İlk derece mahkemesinin kararına karşı, davacı vekili ile gerçek kişi davalılar vekili tarafından istinaf kanun yoluna başvurulmuştur.

Bölge adliye mahkemesince; davacı vekili ile gerçek kişi davalılar vekilinin istinaf başvurularının esastan reddine karar verilmiş; karar, davacı vekili tarafından (davalı … yönünden) temyiz edilmiştir.

1- Dava, elektrik çarpması nedeni ile uğranılan maddi zararın tazmini istemine ilişkindir.
Maddi tazminat isteminin bağlı olduğu zamanaşımı süreleri, 6098 sayılı TBK’nın 72 nci (mülga 818 sayılı BK’nın 60 ıncı) maddesinde özel olarak düzenlenmiştir.

Tazminat ilişkisinden doğan talepler de hukuki nitelikleri itibariyle bir alacak hakkı olmakla birlikte, kanun koyucu bunları tabi oldukları zamanaşımı süresi yönünden, alacak haklarına ilişkin zamanaşımı süresini düzenleyen TBK’nın 146 ve devamı hükümlerinden ayırmıştır. Ancak, bu ayırma yalnız süreler ve bunların başlangıç anı yönünden olup, zamanaşımının durması, kesilmesi gibi konularda genel hükümler uygulanır.

TBK’nın 72 nci maddesinin birinci fıkrasında; “Tazminat istemi, zarar görenin zararı ve tazminat yükümlüsünü öğrendiği tarihten başlayarak iki yılın ve her halde fiilin işlendiği tarihten başlayarak on yılın geçmesiyle zamanaşımına uğrar. Ancak, tazminat ceza kanunlarının daha uzun bir zamanaşımı öngördüğü cezayı gerektiren bir fiilden doğmuşsa, bu zamanaşımı uygulanır.” denilerek, mülga 818 sayılı BK’nın 60 ıncı maddesinde olduğu gibi üç türlü zamanaşımı süresi öngörülmüştür.

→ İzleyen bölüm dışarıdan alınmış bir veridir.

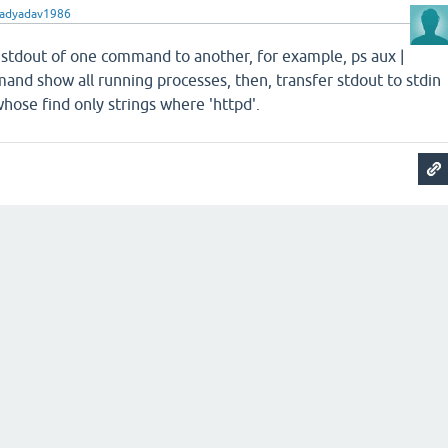
radyadav1986
er stdout of one command to another, for example, ps aux |
mand show all running processes, then, transfer stdout to stdin
ose find only strings where 'httpd'.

Görüleceği üzere, kanunda düzenlenen bu üç çeşit zamanaşımı süresi; sübjektif/nispi nitelikteki iki yıllık kısa zamanaşımı süresi, objektif /mutlak nitelikteki on yıllık uzun zamanaşımı süresi ile olağanüstü nitelikteki ceza zamanaşımı süresidir. Mülga 818 sayılı BK’da, zarar görenin zararı ve tazminat yükümlüsünü öğrendiği tarihten itibaren bir yıl olarak düzenlenen kısa süreli zamanaşımı, yeni TBK’da iki yıl olarak hüküm altına alınmıştır.

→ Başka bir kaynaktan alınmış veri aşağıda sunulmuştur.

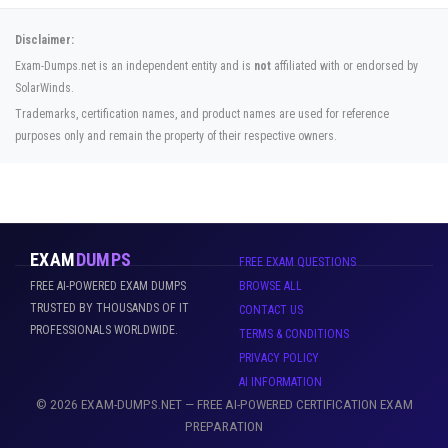
Disclaimer:
Exam-Dumps.net is an independent entity and is
not
affiliated with or endorsed by
SolarWinds.
Trademarks, certification names, and product names are used for reference
purposes only and remain the property of their respective owners.
EXAM
DUMPS
FREE EXAM QUESTIONS
FREE AI-POWERED EXAM DUMPS
BROWSE ALL
TRUSTED BY THOUSANDS OF IT
CONTACT US
PROFESSIONALS WORLDWIDE.
TERMS & CONDITIONS
PRIVACY POLICY
AI INFORMATION
© 2026 EXAM-DUMPS.NET — FREE AI-POWERED CERTIFICATION EXAM
PREPARATION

Haksız eylemden kaynaklanan tazminat davalarında, özel kanunlarda başka bir zamanaşımı süresi tayin edilmiş olmadıkça uygulanacak olan zamanaşımı süreleri, bu süreler olup, bunlar hem maddi hem de manevi tazminat istemi ile açılan davalar hakkında uygulanır.

TBK’nın 72 nci maddesinin birinci fıkrası, özellikle zamanaşımının başlangıç anını belirleyen bir düzenlemedir. Bu düzenlemeye göre tazminat istemi, zarar görenin zararı ve tazminat yükümlüsünü öğrendiği tarihten itibaren iki yılın geçmesiyle zamanaşımına uğrar. Burada, uygulamada “kısa süreli zamanaşımı” olarak adlandırılan süre söz konusu olup, sürenin başlangıcı sübjektif bir koşula bağlanmıştır. Çünkü, sürenin başlaması; zarar görenin, zararı ve tazminat sorumlusu kişiyi öğrenmesi gibi sübjektif bir koşulun gerçekleşmesi ile mümkündür.

Mutlak nitelikteki uzun süreli zamanaşımının başlangıç tarihi ise, zarar verici eylemin gerçekleştiği tarihtir. Buna göre, tazminat istemi her halde eylemin gerçekleştiği tarihten itibaren on yılın geçmesi ile zamanaşımına uğrar. Burada on yıllık sürenin başlangıç anı, zarar verici eylemin gerçekleştiği tarih gibi objektif bir koşula bağlanmıştır.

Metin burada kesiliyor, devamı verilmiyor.